Blame it on the worldwide supply chain crisis unfolding over the past several months for this, but the exporters have a point. The breakdown in global logistics following Covid-19 and its impact have seen freight rates going up manifold, as a global shortage of containers and ships saw raw materials and finished products piling up at the wrong points for weeks and months on end for much of 2021.

The 'Ever Given' blocking of the Suez Canal back in summer, through which about 12 per cent of the world's cargo passes through, only added to the misery. And Indian exporters now feel it is time India did something about it.

“Export sector is facing an acute shortage of containers as we are dependent on [them] though coastal shipping is gradually gaining traction in the country,” pointed out A. Sakthivel, president of the Federation of Indian Export Organisations (FIEO) in its memorandum.

The finance minister had started with her pre-budget consultations on Thursday by meeting with representatives of the agro-processing sector.

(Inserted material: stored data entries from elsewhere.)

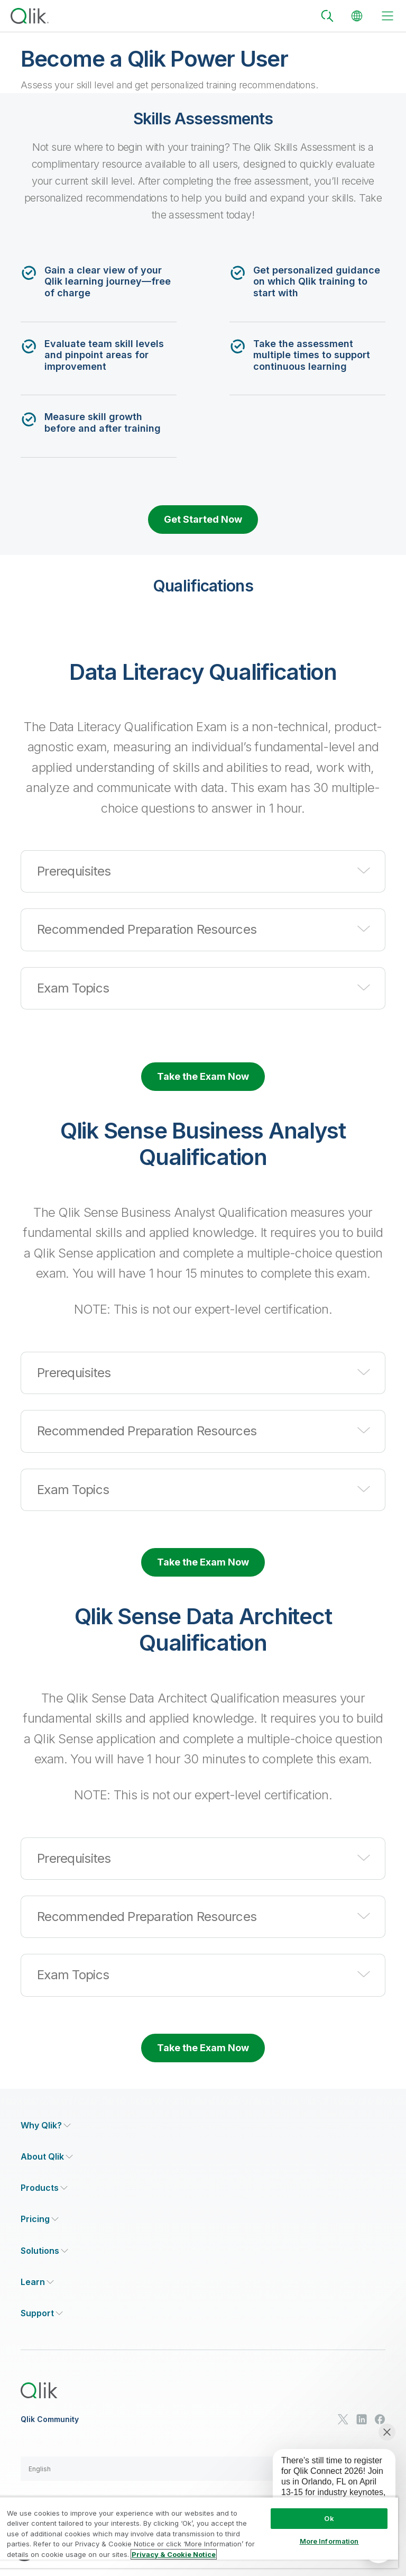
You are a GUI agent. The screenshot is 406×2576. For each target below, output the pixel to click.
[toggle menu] (387, 16)
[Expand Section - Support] (42, 2313)
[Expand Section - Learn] (37, 2282)
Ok (329, 2518)
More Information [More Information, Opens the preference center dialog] (329, 2541)
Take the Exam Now (203, 1076)
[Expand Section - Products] (44, 2188)
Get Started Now (203, 519)
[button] (203, 871)
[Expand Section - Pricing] (40, 2219)
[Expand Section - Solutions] (44, 2251)
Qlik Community (50, 2419)
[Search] (327, 16)
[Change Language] (357, 16)
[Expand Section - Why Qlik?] (46, 2125)
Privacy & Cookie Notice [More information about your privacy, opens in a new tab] (174, 2554)
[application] (326, 2489)
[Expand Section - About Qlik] (47, 2157)
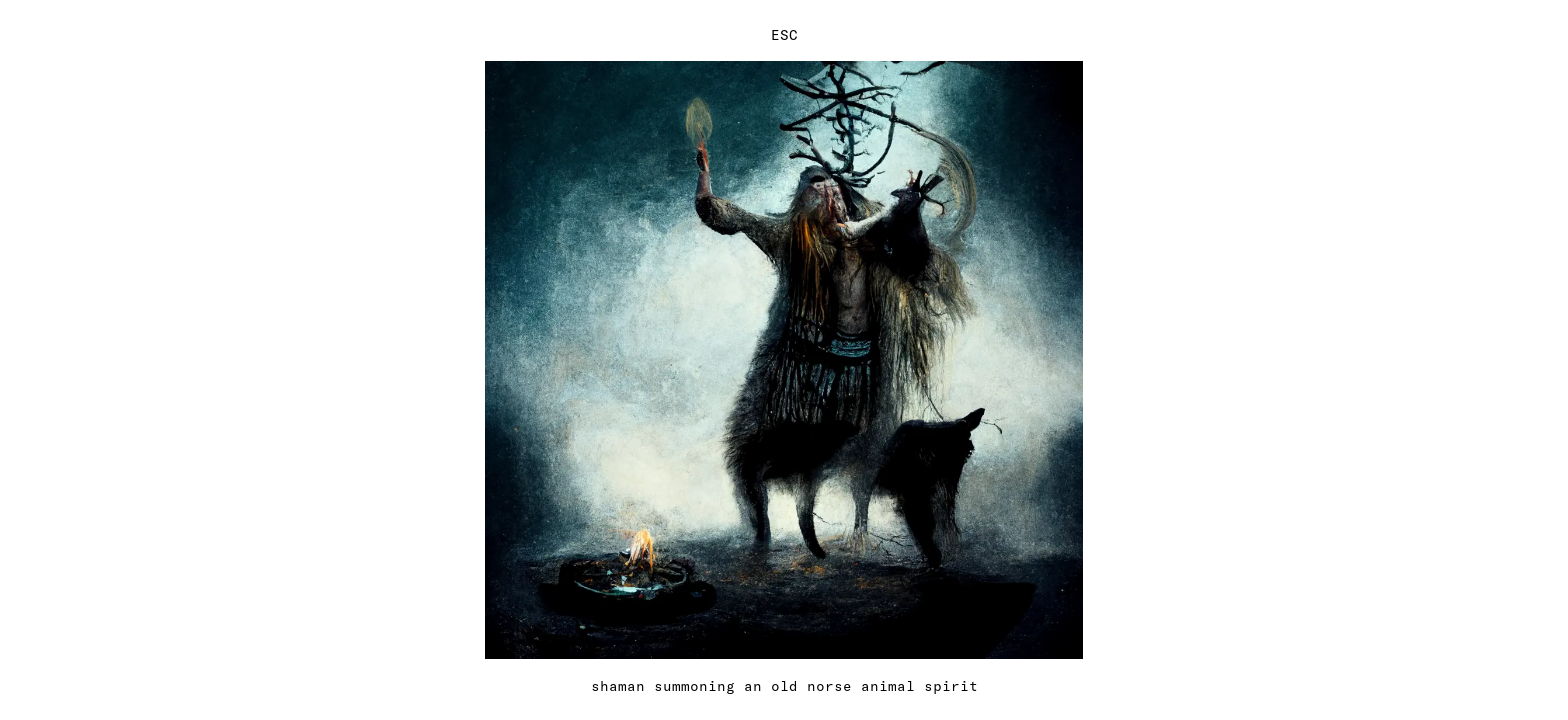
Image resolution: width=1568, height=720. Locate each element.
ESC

Day two's highlight was exporters and their post-pandemic brainwave.

Cargo rates had shot up by four times or more for many months recently, as a shortage of containers and ships saw global trade going for a toss, and commodity prices shooting up to a new high. For example, Indian exporters estimate the outgo on transportation costs due to the container shortage could be around $100 billion this year—up from $65 billion last year.

And that's not all. “When we are looking at increasing our international trade to $2 trillion in an economy of $5 trillion, the outgo on transport services will increase to $200 billion!” Shaktivel told Sitharaman.

The solution, according to the exporters, is for India to develop its own global shipping company, something all the more pertinent as the Shipping Corporation of India is set to go under the hammer soon.

“Such shipping lines, even if it gets 25 per cent of the total business, can save $30-40 billion annually and reduce our dependence on foreign shipping lines and their dictates,” said FIEO.

The exporters also called on the government to relook the tax rates on shipping, as the tax advantage in many other countries is primarily one of the reasons why even companies of Indian ownership and run by Indian personnel are registered in those countries rather than in India.

FIEO also called on the government to provide fiscal benefits to container manufacturing in India. Presently, 80 per cent of the world's containers are manufactured in China.